By Human Rights Watch
On April 30, the rights commission began a disciplinary inquiry of Angkhana, accusing her of political partiality. The inquiry was triggered by comments from Tuang Attachai, a junta-appointed National Legislative Assembly member, and a complaint filed with the commission by Surawat Sangkharuek, a pro-junta activist. The inquiry focuses on Angkhana’s role in observing legal proceedings and documenting rights violations against opposition politicians and critics of the ruling National Council for Peace and Order (NCPO). She faces possible impeachment.

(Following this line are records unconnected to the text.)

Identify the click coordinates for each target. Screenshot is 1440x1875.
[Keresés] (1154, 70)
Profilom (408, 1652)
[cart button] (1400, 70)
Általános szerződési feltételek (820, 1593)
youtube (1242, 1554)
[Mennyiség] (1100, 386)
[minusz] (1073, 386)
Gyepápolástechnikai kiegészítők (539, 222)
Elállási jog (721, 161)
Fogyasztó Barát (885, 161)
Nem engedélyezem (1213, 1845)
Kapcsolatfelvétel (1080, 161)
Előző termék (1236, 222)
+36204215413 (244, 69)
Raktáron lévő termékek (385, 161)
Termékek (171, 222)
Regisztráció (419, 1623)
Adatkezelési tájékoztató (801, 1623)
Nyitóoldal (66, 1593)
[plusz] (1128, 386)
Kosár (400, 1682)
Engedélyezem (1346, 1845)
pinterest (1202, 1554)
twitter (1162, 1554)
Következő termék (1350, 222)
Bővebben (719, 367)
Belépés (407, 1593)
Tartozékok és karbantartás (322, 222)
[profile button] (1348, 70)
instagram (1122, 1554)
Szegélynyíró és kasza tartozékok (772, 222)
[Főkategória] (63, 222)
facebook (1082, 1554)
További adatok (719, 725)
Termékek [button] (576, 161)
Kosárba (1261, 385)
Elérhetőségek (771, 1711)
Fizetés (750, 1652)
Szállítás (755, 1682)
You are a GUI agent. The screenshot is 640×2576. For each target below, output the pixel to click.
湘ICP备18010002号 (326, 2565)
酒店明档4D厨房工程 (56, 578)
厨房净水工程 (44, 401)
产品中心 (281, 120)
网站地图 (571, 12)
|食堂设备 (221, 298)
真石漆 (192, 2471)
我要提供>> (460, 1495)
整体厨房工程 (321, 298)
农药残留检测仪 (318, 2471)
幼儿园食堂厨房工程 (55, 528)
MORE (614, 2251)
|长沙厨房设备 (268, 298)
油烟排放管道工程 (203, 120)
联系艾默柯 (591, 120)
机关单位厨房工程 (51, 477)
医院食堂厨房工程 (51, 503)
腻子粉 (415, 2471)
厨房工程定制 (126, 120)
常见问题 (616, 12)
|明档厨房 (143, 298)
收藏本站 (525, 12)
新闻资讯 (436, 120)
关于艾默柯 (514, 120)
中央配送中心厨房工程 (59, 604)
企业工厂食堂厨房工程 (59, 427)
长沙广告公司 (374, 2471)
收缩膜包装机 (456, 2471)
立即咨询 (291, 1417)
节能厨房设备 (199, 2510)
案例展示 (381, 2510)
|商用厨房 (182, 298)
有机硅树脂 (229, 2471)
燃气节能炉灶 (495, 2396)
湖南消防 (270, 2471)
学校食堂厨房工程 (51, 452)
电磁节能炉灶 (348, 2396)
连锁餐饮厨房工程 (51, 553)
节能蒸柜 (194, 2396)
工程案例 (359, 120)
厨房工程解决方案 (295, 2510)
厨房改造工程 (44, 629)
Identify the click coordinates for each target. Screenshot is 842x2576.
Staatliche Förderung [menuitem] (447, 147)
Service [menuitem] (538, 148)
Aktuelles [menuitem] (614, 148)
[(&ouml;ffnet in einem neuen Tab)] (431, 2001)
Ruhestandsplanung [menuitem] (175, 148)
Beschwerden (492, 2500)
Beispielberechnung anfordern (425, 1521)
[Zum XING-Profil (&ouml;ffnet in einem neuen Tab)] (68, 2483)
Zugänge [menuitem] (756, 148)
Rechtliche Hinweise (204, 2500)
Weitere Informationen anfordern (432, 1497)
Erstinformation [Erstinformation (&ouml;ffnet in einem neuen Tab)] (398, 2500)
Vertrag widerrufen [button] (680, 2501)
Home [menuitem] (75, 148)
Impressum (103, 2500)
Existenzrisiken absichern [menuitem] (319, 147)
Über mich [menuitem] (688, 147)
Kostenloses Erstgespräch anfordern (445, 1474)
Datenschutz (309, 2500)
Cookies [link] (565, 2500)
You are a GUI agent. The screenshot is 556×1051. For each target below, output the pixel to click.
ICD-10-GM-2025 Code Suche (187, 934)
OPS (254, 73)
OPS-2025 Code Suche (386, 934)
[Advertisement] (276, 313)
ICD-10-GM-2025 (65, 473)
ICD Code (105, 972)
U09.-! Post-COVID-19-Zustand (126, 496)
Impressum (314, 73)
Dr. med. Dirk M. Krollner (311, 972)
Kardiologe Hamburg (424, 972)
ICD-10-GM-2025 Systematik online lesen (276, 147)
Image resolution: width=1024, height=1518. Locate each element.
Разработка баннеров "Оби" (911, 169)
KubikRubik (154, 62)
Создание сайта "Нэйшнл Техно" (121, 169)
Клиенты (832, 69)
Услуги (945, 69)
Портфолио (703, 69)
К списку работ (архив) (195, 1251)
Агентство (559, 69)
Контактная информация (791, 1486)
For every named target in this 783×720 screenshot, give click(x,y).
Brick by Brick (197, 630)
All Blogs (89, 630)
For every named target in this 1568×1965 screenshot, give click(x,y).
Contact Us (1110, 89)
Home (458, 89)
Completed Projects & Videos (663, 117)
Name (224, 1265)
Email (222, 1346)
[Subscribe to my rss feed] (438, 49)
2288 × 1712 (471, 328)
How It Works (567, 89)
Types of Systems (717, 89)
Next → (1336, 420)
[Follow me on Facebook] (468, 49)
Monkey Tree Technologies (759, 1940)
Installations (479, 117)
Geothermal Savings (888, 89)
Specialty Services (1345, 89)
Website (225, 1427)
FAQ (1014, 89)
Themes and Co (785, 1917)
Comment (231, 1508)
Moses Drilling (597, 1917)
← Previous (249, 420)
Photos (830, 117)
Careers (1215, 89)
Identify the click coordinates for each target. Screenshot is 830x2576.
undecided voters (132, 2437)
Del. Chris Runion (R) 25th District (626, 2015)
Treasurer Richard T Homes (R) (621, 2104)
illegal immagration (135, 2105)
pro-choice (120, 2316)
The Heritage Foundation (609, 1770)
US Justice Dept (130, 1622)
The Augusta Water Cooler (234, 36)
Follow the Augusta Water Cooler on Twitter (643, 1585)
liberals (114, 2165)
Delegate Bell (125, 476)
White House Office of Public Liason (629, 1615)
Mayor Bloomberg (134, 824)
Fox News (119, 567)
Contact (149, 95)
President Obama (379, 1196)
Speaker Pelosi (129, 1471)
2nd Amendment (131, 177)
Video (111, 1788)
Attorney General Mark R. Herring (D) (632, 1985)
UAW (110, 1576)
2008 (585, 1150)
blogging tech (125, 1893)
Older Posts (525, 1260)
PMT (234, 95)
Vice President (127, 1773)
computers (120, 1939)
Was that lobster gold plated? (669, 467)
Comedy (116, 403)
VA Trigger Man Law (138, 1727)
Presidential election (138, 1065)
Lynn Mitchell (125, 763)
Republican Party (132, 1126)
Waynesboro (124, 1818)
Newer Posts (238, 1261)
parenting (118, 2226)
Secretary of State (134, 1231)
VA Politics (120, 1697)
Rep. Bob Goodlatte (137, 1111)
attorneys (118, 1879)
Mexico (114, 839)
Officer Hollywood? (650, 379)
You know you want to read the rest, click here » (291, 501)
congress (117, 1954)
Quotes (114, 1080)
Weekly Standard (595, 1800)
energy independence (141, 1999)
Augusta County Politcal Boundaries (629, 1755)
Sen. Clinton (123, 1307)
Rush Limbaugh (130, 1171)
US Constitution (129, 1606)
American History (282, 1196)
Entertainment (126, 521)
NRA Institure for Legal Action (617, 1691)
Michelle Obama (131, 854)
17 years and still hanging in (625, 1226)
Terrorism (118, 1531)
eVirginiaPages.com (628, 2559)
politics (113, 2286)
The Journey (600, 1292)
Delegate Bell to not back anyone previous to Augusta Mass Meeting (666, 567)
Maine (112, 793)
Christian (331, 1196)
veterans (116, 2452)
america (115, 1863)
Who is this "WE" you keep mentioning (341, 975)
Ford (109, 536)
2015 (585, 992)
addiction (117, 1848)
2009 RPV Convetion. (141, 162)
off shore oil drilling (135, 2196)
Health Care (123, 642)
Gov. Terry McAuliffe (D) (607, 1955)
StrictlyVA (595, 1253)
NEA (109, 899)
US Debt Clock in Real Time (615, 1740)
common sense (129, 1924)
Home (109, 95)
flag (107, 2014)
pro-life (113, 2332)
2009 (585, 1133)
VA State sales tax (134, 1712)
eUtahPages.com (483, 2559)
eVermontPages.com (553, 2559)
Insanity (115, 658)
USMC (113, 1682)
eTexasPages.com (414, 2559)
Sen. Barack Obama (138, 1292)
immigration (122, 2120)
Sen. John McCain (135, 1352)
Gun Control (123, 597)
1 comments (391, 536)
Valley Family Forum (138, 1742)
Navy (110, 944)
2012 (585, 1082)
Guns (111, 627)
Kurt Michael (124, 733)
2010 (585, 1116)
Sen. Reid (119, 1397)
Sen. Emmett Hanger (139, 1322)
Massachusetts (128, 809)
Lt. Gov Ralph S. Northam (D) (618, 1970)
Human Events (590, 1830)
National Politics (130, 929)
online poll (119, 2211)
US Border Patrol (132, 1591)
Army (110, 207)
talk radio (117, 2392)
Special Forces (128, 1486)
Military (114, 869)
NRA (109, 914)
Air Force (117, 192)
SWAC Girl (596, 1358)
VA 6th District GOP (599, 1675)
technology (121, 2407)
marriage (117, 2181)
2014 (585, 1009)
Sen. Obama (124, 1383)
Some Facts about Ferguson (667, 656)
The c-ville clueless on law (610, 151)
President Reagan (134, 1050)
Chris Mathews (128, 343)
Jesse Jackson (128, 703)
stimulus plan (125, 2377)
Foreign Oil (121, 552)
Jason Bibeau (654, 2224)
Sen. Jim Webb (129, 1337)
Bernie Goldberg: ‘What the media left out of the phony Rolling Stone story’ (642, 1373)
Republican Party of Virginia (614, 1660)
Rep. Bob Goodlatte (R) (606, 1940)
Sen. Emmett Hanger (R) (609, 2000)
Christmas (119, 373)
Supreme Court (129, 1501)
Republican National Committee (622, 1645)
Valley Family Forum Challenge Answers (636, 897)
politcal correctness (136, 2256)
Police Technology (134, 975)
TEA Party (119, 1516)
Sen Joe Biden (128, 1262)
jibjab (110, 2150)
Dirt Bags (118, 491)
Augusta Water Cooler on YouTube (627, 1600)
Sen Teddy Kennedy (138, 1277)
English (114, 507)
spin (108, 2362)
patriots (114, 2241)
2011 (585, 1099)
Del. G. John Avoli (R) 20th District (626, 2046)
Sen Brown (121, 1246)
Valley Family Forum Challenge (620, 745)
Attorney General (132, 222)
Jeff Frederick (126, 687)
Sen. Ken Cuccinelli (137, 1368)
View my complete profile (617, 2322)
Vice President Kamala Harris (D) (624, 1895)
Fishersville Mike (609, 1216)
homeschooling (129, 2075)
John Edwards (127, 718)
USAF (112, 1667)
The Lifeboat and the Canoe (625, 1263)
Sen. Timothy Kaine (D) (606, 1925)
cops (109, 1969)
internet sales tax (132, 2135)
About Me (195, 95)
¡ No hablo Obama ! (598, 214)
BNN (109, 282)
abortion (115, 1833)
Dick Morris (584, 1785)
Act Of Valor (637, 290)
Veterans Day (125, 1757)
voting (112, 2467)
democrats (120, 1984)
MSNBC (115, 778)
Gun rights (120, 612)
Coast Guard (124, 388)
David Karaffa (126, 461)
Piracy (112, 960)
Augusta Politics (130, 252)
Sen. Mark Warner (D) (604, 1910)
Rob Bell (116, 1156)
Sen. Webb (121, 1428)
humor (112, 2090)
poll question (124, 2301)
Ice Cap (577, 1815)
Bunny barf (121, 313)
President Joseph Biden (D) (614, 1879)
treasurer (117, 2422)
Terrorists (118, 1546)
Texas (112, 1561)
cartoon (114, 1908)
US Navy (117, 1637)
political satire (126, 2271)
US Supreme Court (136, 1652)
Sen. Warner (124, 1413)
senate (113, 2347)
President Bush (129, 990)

“Thailand’s rights commission is sinking to a new low by seeking to punish Angkhana for doing her job by exposing rights abuses and demanding accountability,” said Brad Adams, Asia director at Human Rights Watch. “The commission’s leadership has repeatedly failed to hold the military government to its human rights obligations, but it appears now to be doing the junta’s dirty work.”
The National Human Rights Commission of Thailand, once considered a model for national human rights bodies in Southeast Asia, has faced interference from successive Thai governments since the first commissioners finished their term in 2009.
The Global Alliance of National Human Rights Institutions and the United Nations Human Rights Council downgraded the commission’s global ranking from “A” to “B” in 2015, revoking Thai commissioners’ privilege to speak from the council floor and present their views during council sessions. The downgrade stemmed from the government’s manipulation of the selection process for commissioners and serious questions about the commission’s pro-government political bias.
Since the May 2014 military coup, the junta has taken further action to weaken the commission. The 2017 NHRCT Act stripped away the agency’s independence and transformed it into a de facto government mouthpiece, contrary to the UN Principles relating to the Status of National Institutions (the Paris Principles).
The UN Declaration on Human Rights Defenders affirms the prohibition against retaliation, threats, and harassment of anyone who takes peaceful action against human rights violations, including within the exercise of their professional duties. The Thai government has an obligation to ensure that all people and organisations engaged in the protection and promotion of human rights are able to work in a safe and enabling environment.
“More than ever, Thailand needs a credible national rights agency, led by dedicated commissioners, to address the country’s worsening rights crisis,” Adams said. “The commission should drop its inquiry of Angkhana and ensure she can work in a secure environment without fear of reprisals.”